The batch will be ready by mid-March. Reserve your 22-oz. bombers by going to the website, and be ready to submit your own ideas. Or stop by the tasting room, which Mobcraft shares with House of Brews, for a sample.
Next Door Brewing Co., 2439 Atwood Ave., Madison, 608-729-3683
A lot of Madisonians knew Keith Symonds first as a math teacher, homebrewer and certified beer judge, but the founder of Next Door Brewing Co. has a beer pedigree that goes back to his days as head brewer for the New England Brewing Co. in Norwalk, Conn., and then Westchester Brewing Co. in White Plains, N.Y. His most recent enterprise gets good reviews both for its beer and food.
Symonds’ beers offer unique adaptations of traditional styles, including Wilbur!, a cream ale made with a malted oats and tagged with a sly Mr. Ed reference; Sevex, an English stock ale made with traditional floor-malted Maris Otter barley; and WPA, a Wisconsin pale ale made with locally grown malted barley.
Be on the lookout for Wind Chill, a white IPA made with Sorachi Ace Japanese hybrid hops, and Freyja, Symonds’ Valentines Day offering of chocolaty brown ale brewed with tart cherry puree.
One Barrel Brewing Co., 2001 Atwood Ave., Madison, 608-630-9286
Brewer Peter Gentry likes beer so much that he only brews one barrel at a time to make sure he gets it right. Gentry’s aptly named One Barrel Brewing Co. is a nano-brewery, a concept that originated in the United Kingdom and refers to operations that brew very small amounts of beer. Like, say, one barrel at a time.
The small quantities allow Gentry to experiment, but they also limit how much beer is available at any one time. He offers a regular rotating lineup, with a number of beers available each day.
Favorites include Penguin pale ale, Bilbo Baggins Black IPA, the double dry-hopped and cask-aged Carry My Bags Porter and No. 2 Strong Ale, a 2010 U.S. Beer Tasting Championships winner with Belgian strong ale yeast and a 10 percent ABV.
One Barrel also offers a variety of guest taps and bottles and Fraboni’s pizza. (You will need something to eat with No. 2.)

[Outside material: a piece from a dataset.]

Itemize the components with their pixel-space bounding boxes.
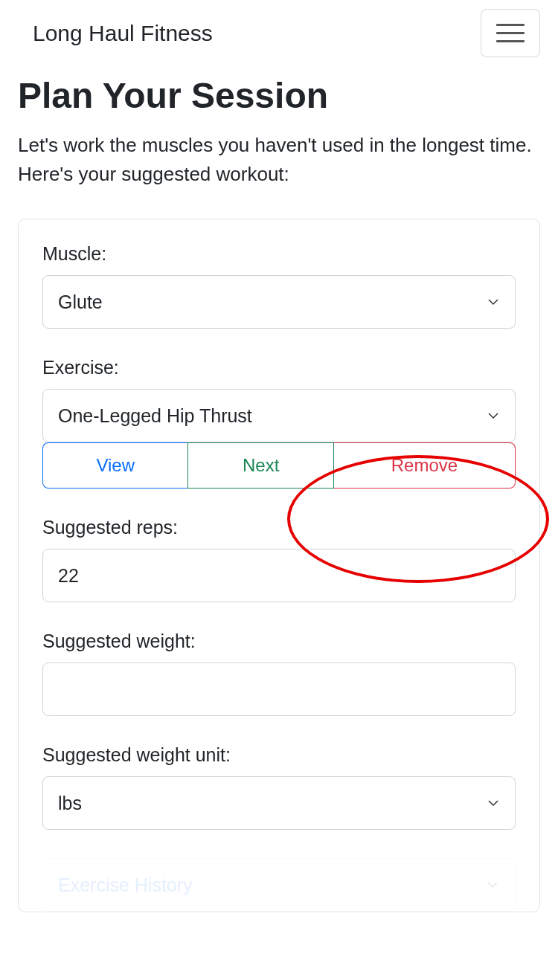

Vintage Brewing Co., 674 S. Whitney Way, Madison, 608-204-2739
By all accounts, brewer Scott Manning was a godsend for Madison’s West Side, which clearly lacked quality local craft brews. He changed that dynamic almost immediately, offering a rich menu of causal dining and an even richer menu of craft beers, some of which were unfamiliar to even the most rabid beer aficionados.
Manning has his Sister Golden Ale kolsch-style beer, his Woodshed Oaked India Pale Ale and the award-winning Scaredy Cat Oatmeal Stout. And he’s added Tippy Toboggan Roggenbier, a German-style rye beer; Trompe Le Monde, an American imperial IPA/French saison blend; and Joulupukki, a Finnish “sahti” juniper/rye beer that is rarely brewed commercially, even in Finland.
The innovative brewer has another Vintage outlet close to the UW campus and recently opened the Woodshed Ale House north of Madison in Sauk City. It must be his mission to spread the word about Joulupukki to as many beer lovers as possible.
Wisconsin Brewing Co., 1079 American Way, Verona, 608-848-1079
Even among the most stalwart brewers, things change. And change happened when Kirby Nelson left Capital Brewery and followed Carl Nolen, Capital’s former president/CEO, to the newly formed Wisconsin Brewing Co.
Nelson was a lager brewer, first and last, and Amber Lager is the fledgling brewery’s flagship brand. But the new five-brand lineup also includes an American IPA, a Session IPA, a Brown & Robust Porter and a yet-to-be-named Maibock that made its first tap appearance on Feb. 18. At Nelson’s former post, brewer Brian Destree has turned Capital’s lager lineup on its head with a strong emphasis on ales and some very unique beers.
The opening last fall of Wisconsin Brewing Co. was one of the most highly anticipated events in Wisconsin’s brewing industry. Right now, all pint glasses are focused on WBC, at least until Madison’s next craft brewery opens it tap lines. Cheers!